Anita Pyke (Petproject.mobi) moderated a panel with Juliana Rotich (Ushahidi and Afrigadget), Steve Daniels (Makeshift Magazine and writer of Making Do) and John Kidendafor a discussion that was billed as follows:
From bicycle-powered mobile phone chargers to a helicopter built from an old Honda Civic and the remains of a crashed 747, Africa has been producing a unique strain of innovators long before the maker movement started trending in the US. With projects ranging from the practical (DIY biofuel systems), to the whimsical (home-made robots), street-level makers in the most resource-poor communities show time and again that the only essential materials for innovation are ingenuity and ambition.
They started with sharing some examples:
- Small-scale incubator made by Geoffrey Kago.
- Sonic fish trap from electronic scrap made by Pascal Katana.
- Kiira electric car made by Makerere University.
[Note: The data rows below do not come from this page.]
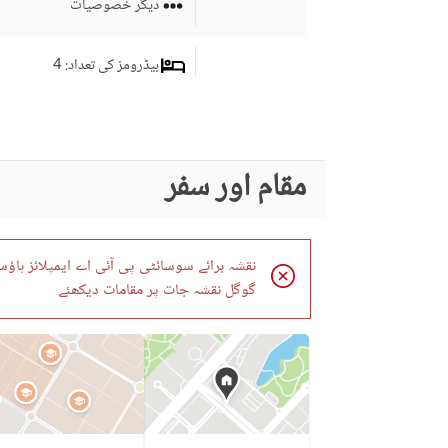
دیگر خصوصیات
بیڈرومز کی تعداد
: 4
ڈرائنگ روم
سٹڈی روم
کمرہ جات
مقام اور سفر
سٹورز کی تعداد
: 2
لانڈری روم
نقشہ برائے سوسائٹی پی آئی اے ایمپلائز ہا
برانڈ بینڈ انٹرنیٹ تک رسائی
گوگل نقشہ جات پر مقامات دیکھئے
کاروبار اور مواصلات
دیگر کاروباری اور مواصلات
کی سہولیات
کمیونٹی لان یا گارڈن
فرسٹ ایڈ یا میڈیکل سنٹر
کمیونٹی خصوصیات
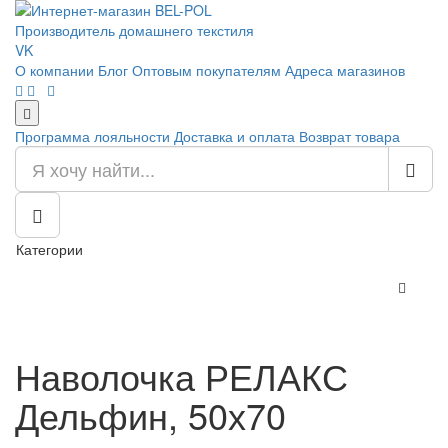
Производитель домашнего текстиля
VK
О компании
Блог
Оптовым покупателям
Адреса магазинов
Программа лояльности
Доставка и оплата
Возврат товара
Категории
Наволочка РЕЛАКС
Дельфин, 50х70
- Jua Kali wind turbine made by Access Wind.
- The Fablab in Nairobi.
- Generating energy from scrap by William Kamkwamba in Lilongwe, Malawi.
- Coping with disaster in Thailand with all kind of Thai flood hacks.
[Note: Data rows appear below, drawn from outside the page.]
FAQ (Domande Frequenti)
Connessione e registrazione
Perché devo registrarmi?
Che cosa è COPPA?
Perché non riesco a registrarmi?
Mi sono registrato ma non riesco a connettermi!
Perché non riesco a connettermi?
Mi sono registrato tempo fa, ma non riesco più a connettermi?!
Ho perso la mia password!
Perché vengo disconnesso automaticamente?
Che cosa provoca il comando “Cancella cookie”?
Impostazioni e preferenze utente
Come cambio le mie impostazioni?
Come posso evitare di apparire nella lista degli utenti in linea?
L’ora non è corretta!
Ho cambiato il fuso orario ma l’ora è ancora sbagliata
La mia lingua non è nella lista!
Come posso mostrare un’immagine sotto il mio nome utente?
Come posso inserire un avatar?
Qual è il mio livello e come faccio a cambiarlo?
- Modular tooling in Nairobi Kenya.
- Lighting homes and workplaces with water bottles (passive solar) in Manila in the Philippines:
[youtube=http://www.youtube.com/watch?v=oyNAbOJFZIc]
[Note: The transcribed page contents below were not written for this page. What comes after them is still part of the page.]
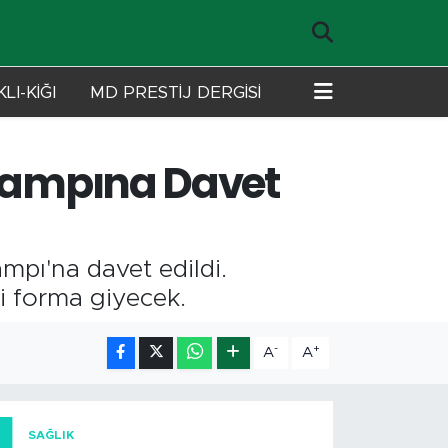
LI-KİĞI
MD PRESTİJ DERGİSİ
 Kampına Davet
mpı'na davet edildi.
i forma giyecek.
-
+
A
A
SAĞLIK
The types of environments in which these innovations usually don’t have regulations: often a whitespace area where there isn’t a lot of control. Usually there are many resource constraints driving this type of innovation. All the resources are constanty reused and recycled. On the one hand these informal economies (in Kenya 75% of employment is in the informal economy) allow a space for experimentation, but it also comes with a lot of risks. The speed of adoption is very quick too: if something works, then it is copied fast. Sometimes this inhibits innovation in Kenya, because inventors are afraid that their work will just be copied. The copying problem led to an interesting discussion on intellectual property and how that should be approached in these informal economies. An interesting distinction was the difference between efficiency (making a particular product with as little use of resources as possible) versus resourcefulness (making as much as possible from a limited set of resources).